Kim and Karabits Join Forces for a Monumental Brahms First Piano Concerto

Sunwook Kim (piano), Kirill Karabits (conductor) & BSO in rehearsal

United KingdomUnited Kingdom Brahms and Lyatoshinsky: Sunwook Kim (piano), Bournemouth Symphony Orchestra / Kirill Karabits (conductor), The Lighthouse, Poole, 31.1.2018. (IL)

Brahms – Piano Concerto No.1 in D minor

Lyatoshinsky – Symphony No.3 (UK premiere)

This season marks the Bournemouth Symphony Orchestra’s 125th  anniversary. And this concert was a rather special part of the celebrations: it marked the debut of the Bournemouth Symphony Orchestra’s new grand piano, a Steinway ‘Model D’. BSO Artist-in-Residence Sunwook Kim, this concert’s soloist, selected this particular piano. He commented: ‘For a pianist, a Steinway of this quality is incredibly exciting. This piano is very special. It is full of personality and complexity, not only is it beautiful but it is also bright in sound. …The Brahms First Piano Concerto showcases the rich colour and tone of this remarkable new instrument.’

The new piano sounded well on its debut. As promised, its tone was full and bright. No doubt it will attract the world’s first class pianists.

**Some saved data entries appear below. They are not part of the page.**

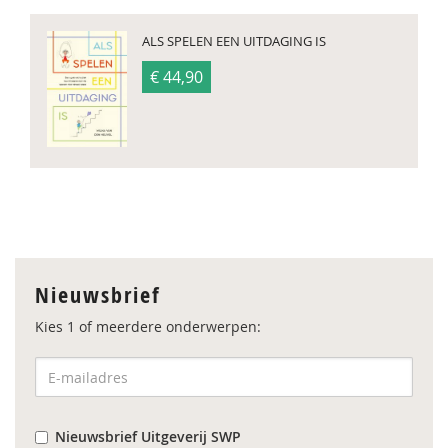
ALS SPELEN EEN UITDAGING IS
€ 44,90
Nieuwsbrief
Kies 1 of meerdere onderwerpen:
Nieuwsbrief Uitgeverij SWP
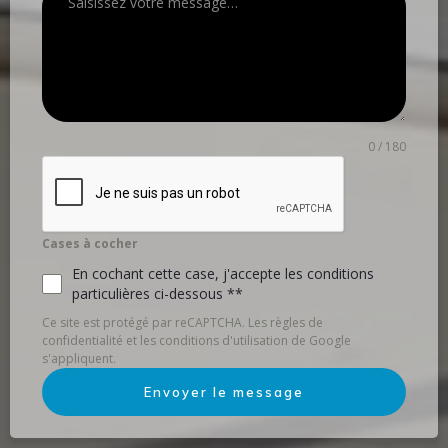
0 / 180
Cases à cocher
En cochant cette case, j'accepte les conditions
particulières ci-dessous **
Ce site est protégé par reCAPTCHA. Les règles de
confidentialité et les conditions d'utilisation de Google
s'appliquent.
Envoyer le message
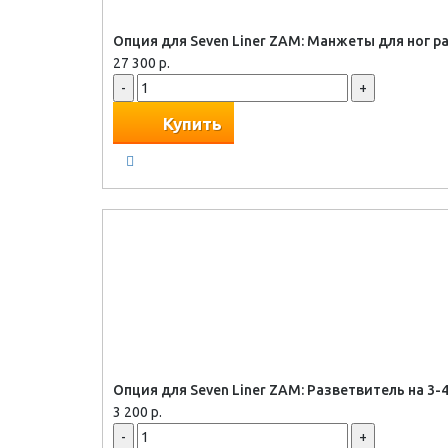
Опция для Seven Liner ZAM: Манжеты для ног р
27 300 р.
-
+
Купить
Опция для Seven Liner ZAM: Разветвитель на 3
3 200 р.
-
+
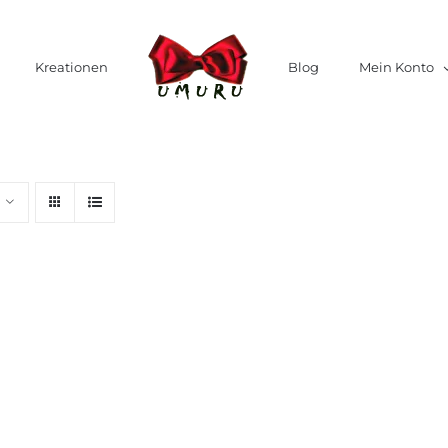
Kreationen
Blog
Mein Konto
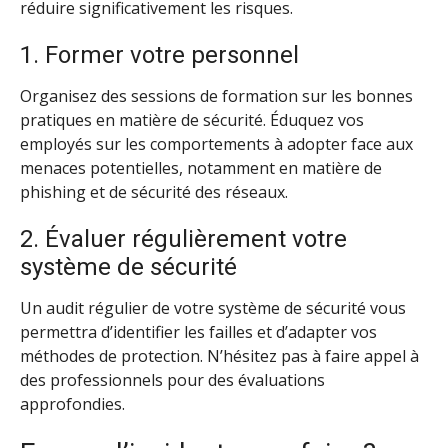
réduire significativement les risques.
1. Former votre personnel
Organisez des sessions de formation sur les bonnes
pratiques en matière de sécurité. Éduquez vos
employés sur les comportements à adopter face aux
menaces potentielles, notamment en matière de
phishing et de sécurité des réseaux.
2. Évaluer régulièrement votre
système de sécurité
Un audit régulier de votre système de sécurité vous
permettra d’identifier les failles et d’adapter vos
méthodes de protection. N’hésitez pas à faire appel à
des professionnels pour des évaluations
approfondies.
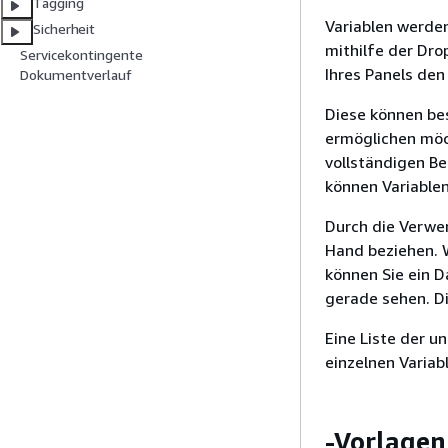
Tagging
Variablen werde
Sicherheit
mithilfe der Dr
Servicekontingente
Ihres Panels den
Dokumentverlauf
Diese können bes
ermöglichen möch
vollständigen B
können Variable
Durch die Verwe
Hand beziehen. 
können Sie ein D
gerade sehen. D
Eine Liste der 
einzelnen Variab
-Vorlagen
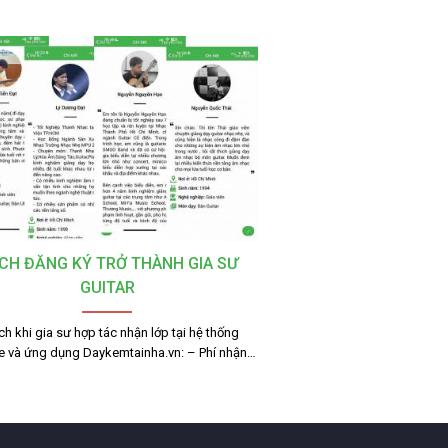
CH ĐĂNG KÝ TRỞ THÀNH GIA SƯ
GUITAR
ích khi gia sư hợp tác nhận lớp tại hệ thống
e và ứng dụng Daykemtainha.vn: – Phí nhận…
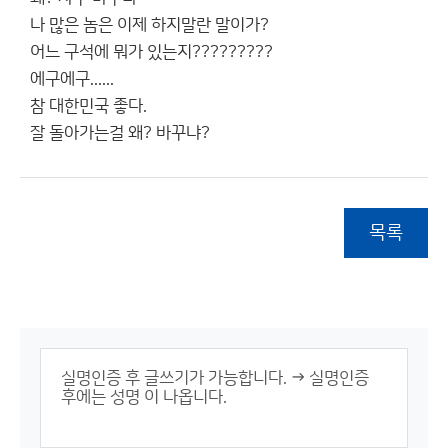
나 많은 놈은 이제 하지말란 말이가?
어느 구석에 뭐가 있는지?????????
에구에구......
참 대한민국 좋다.
잘 돌아가는걸 왜? 바꾸냐?
목록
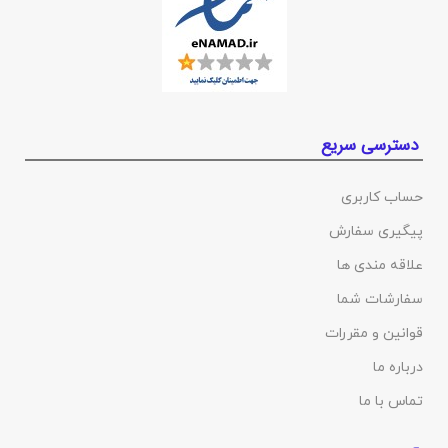
دسترسی سریع
حساب کاربری
پیگیری سفارش
علاقه مندی ها
سفارشات شما
قوانین و مقررات
درباره ما
تماس با ما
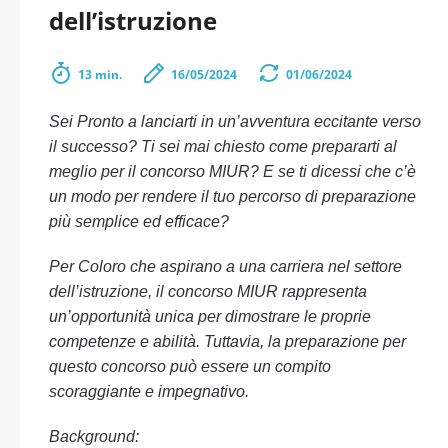
dell’istruzione
13 min.
16/05/2024
01/06/2024
Sei Pronto a lanciarti in un’avventura eccitante verso
il successo? Ti sei mai chiesto come prepararti al
meglio per il concorso MIUR? E se ti dicessi che c’è
un modo per rendere il tuo percorso di preparazione
più semplice ed efficace?
Per Coloro che aspirano a una carriera nel settore
dell’istruzione, il concorso MIUR rappresenta
un’opportunità unica per dimostrare le proprie
competenze e abilità. Tuttavia, la preparazione per
questo concorso può essere un compito
scoraggiante e impegnativo.
Background:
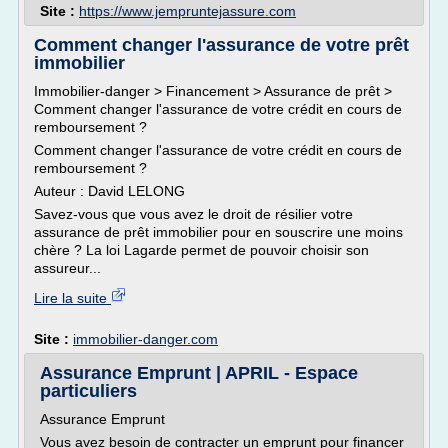
Site :
https://www.jempruntejassure.com
Comment changer l'assurance de votre prêt
immobilier
Immobilier-danger > Financement > Assurance de prêt >
Comment changer l'assurance de votre crédit en cours de
remboursement ?
Comment changer l'assurance de votre crédit en cours de
remboursement ?
Auteur : David LELONG
Savez-vous que vous avez le droit de résilier votre
assurance de prêt immobilier pour en souscrire une moins
chère ? La loi Lagarde permet de pouvoir choisir son
assureur...
Lire la suite
Site :
immobilier-danger.com
Assurance Emprunt | APRIL - Espace
particuliers
Assurance Emprunt
Vous avez besoin de contracter un emprunt pour financer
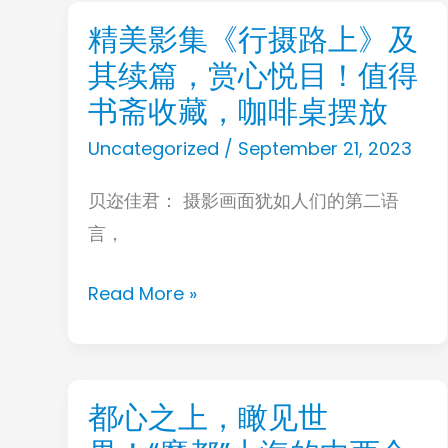
精美影集《行摄路上》及
品
精
精
其续篇，赏心悦目！值得
美
选
影
书斋收藏，咖啡桌摆放
集
Uncategorized
/
September 21, 2023
《行
贝迩佳君： 摄影画面犹如人们的第二语
摄
言，
路
上》
Read More »
及
其
续
篇，
都心之上，瞰见世
都
赏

Sunwook Kim is no stranger to the Brahms First Piano Concerto. His recording of it with the Hallé Orchestra under Sir Mark Elder on that orchestra’s own label received a generous review on our MusicWeb International associate site.

Last night with Sunwook Kim at the new piano and Karabits’s highly charged orchestral accompaniment, the epic opening movement of the Concerto was quite riveting. Kim’s insightful reading was gloriously nuanced and shaped, its delivery based on a strong, long-held affection for the work yet with a seemingly spontaneous immediacy. The only carp I would make, and it is a small one, is that that marvellous first movement coda, such a wonderfully inventive ending to such a monumental movement sounded limp—it could have done with more snap and bite. But that small grouse was soon forgotten when I listened to Kim’s achingly beautiful rendering in the beguiling tranquil Adagio.

The Ukrainian composer Boris Lyatoshinsky (1895-1968) was probably unfamiliar to most of the audience. His Symphony No.3, premiered in the UK last night, was a revelation. It is scored for large orchestra including a wide range of percussion and an enlarged brass section with augmented trumpets; its theme is war and peace. Kirill Karabits has taken a special interest in Lyatoshinsky not the least because his mother is the leading Ukrainian authority on the composer. He delivered an enthralling and compelling reading of this powerful work, which should be far better known. Events of World War II clearly influenced its composition—the Ukraine suffered tremendously during the Nazi occupation.

The opening movement, grindingly cruel, moved in a brooding atmosphere of oppressive violence with snarling brass and hammering percussion. At times, its unresolved tensions reminded me of the music of Bernard Herrmann. The Andante, signifying peace, begins magically with its gentle rocking ostinato on harp and celeste supported by violas and flute. This material is simply exquisite and its orchestration inspired. The Scherzo is savage, reminiscent of the ‘hell’s kitchen’ that is Vaughan Williams’s Sixth Symphony Scherzo. In fact, both symphonies, as a whole, are remarkably similar in spirit. The super-charged finale marked Allegro risoluto… celebrates victory and peace with jubilant brass and bells, so much so that it might be regarded as an updated 1812 Overture! With Naxos having already recorded this and other Lyatoshinsky symphonies, perhaps another label might be persuaded to record Karabits and the BSO performing this Third Symphony?

A truly memorable evening with the BSO.